Exercise description>
Since pictures are not part of the copy, please output only the lines from the one with "Is there left lung upper lobe here?" through the end of the data below, exactly as written.

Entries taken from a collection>
▶

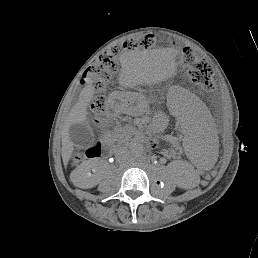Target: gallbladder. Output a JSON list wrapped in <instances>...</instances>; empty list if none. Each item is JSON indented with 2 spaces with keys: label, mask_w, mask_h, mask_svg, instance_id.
Masks as SVG:
<instances>
[{
  "label": "gallbladder",
  "mask_w": 258,
  "mask_h": 258,
  "mask_svg": "<svg viewBox=\"0 0 258 258\" xmlns=\"http://www.w3.org/2000/svg\"><path fill=\"white\" fill-rule=\"evenodd\" d=\"M69 138L74 145L81 148H86L94 142L93 132L86 123H75L70 125Z\"/></svg>",
  "instance_id": "bac80fb5"
}]
</instances>
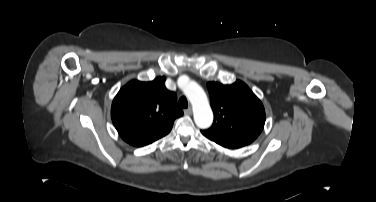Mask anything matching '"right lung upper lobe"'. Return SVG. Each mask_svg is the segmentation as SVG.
<instances>
[{"label": "right lung upper lobe", "mask_w": 376, "mask_h": 202, "mask_svg": "<svg viewBox=\"0 0 376 202\" xmlns=\"http://www.w3.org/2000/svg\"><path fill=\"white\" fill-rule=\"evenodd\" d=\"M165 79L130 81L115 96L112 121L119 135L130 145L142 147L167 135L174 120L183 115L176 94L166 89Z\"/></svg>", "instance_id": "1"}]
</instances>
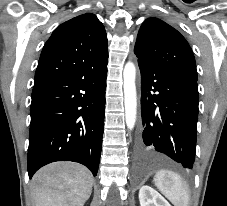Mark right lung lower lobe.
Instances as JSON below:
<instances>
[{"instance_id": "1", "label": "right lung lower lobe", "mask_w": 227, "mask_h": 206, "mask_svg": "<svg viewBox=\"0 0 227 206\" xmlns=\"http://www.w3.org/2000/svg\"><path fill=\"white\" fill-rule=\"evenodd\" d=\"M107 61L35 82L30 108L28 173L55 161H74L96 176L105 117Z\"/></svg>"}]
</instances>
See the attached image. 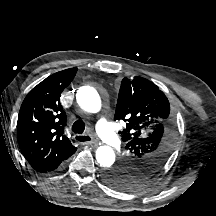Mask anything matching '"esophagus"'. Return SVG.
I'll use <instances>...</instances> for the list:
<instances>
[{
  "instance_id": "esophagus-1",
  "label": "esophagus",
  "mask_w": 216,
  "mask_h": 216,
  "mask_svg": "<svg viewBox=\"0 0 216 216\" xmlns=\"http://www.w3.org/2000/svg\"><path fill=\"white\" fill-rule=\"evenodd\" d=\"M81 137H85L86 138V141H80L79 139ZM75 140L80 142V143H83V144H90V145H97L98 144V141L96 139H94L93 137L89 136V135H76L75 136Z\"/></svg>"
}]
</instances>
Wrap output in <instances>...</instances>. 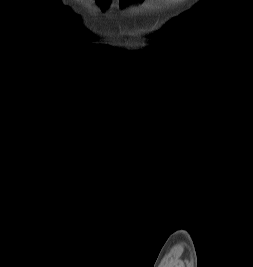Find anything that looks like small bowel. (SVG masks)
<instances>
[{
    "label": "small bowel",
    "instance_id": "obj_1",
    "mask_svg": "<svg viewBox=\"0 0 253 267\" xmlns=\"http://www.w3.org/2000/svg\"><path fill=\"white\" fill-rule=\"evenodd\" d=\"M112 0H97V4L100 7H108ZM142 0H119L120 5L128 6L141 2Z\"/></svg>",
    "mask_w": 253,
    "mask_h": 267
}]
</instances>
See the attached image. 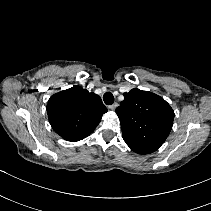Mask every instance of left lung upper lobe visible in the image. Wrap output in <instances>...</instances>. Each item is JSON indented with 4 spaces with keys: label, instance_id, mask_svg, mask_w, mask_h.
Returning a JSON list of instances; mask_svg holds the SVG:
<instances>
[{
    "label": "left lung upper lobe",
    "instance_id": "5c2ea615",
    "mask_svg": "<svg viewBox=\"0 0 211 211\" xmlns=\"http://www.w3.org/2000/svg\"><path fill=\"white\" fill-rule=\"evenodd\" d=\"M123 95L116 113L124 141L138 154L155 152L172 129L173 109L162 97L148 91L132 89Z\"/></svg>",
    "mask_w": 211,
    "mask_h": 211
}]
</instances>
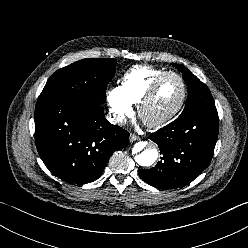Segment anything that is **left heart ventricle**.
Listing matches in <instances>:
<instances>
[{"label":"left heart ventricle","mask_w":248,"mask_h":248,"mask_svg":"<svg viewBox=\"0 0 248 248\" xmlns=\"http://www.w3.org/2000/svg\"><path fill=\"white\" fill-rule=\"evenodd\" d=\"M181 94L182 85L180 80L175 76L166 77L148 106L146 116L153 119L168 113L178 104Z\"/></svg>","instance_id":"left-heart-ventricle-1"}]
</instances>
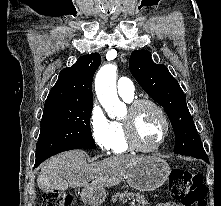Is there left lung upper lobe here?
Returning <instances> with one entry per match:
<instances>
[{
	"label": "left lung upper lobe",
	"instance_id": "1",
	"mask_svg": "<svg viewBox=\"0 0 221 206\" xmlns=\"http://www.w3.org/2000/svg\"><path fill=\"white\" fill-rule=\"evenodd\" d=\"M129 67L140 86L165 108L175 132L174 153L195 157L206 156L188 110L185 94L167 67L155 64L151 53L146 50L133 51Z\"/></svg>",
	"mask_w": 221,
	"mask_h": 206
}]
</instances>
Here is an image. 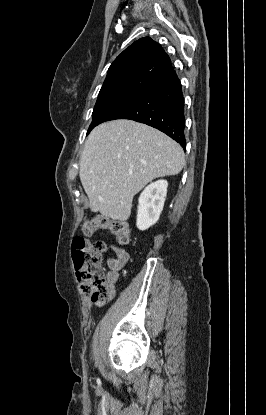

◀

Solved problem>
Is there left lung upper lobe here?
Returning <instances> with one entry per match:
<instances>
[{
	"label": "left lung upper lobe",
	"instance_id": "1",
	"mask_svg": "<svg viewBox=\"0 0 221 206\" xmlns=\"http://www.w3.org/2000/svg\"><path fill=\"white\" fill-rule=\"evenodd\" d=\"M129 67L140 86L165 108L175 132L174 153L195 157L206 156L188 110L185 94L167 67L155 64L151 53L146 50L133 51Z\"/></svg>",
	"mask_w": 221,
	"mask_h": 206
}]
</instances>
Here is an image. 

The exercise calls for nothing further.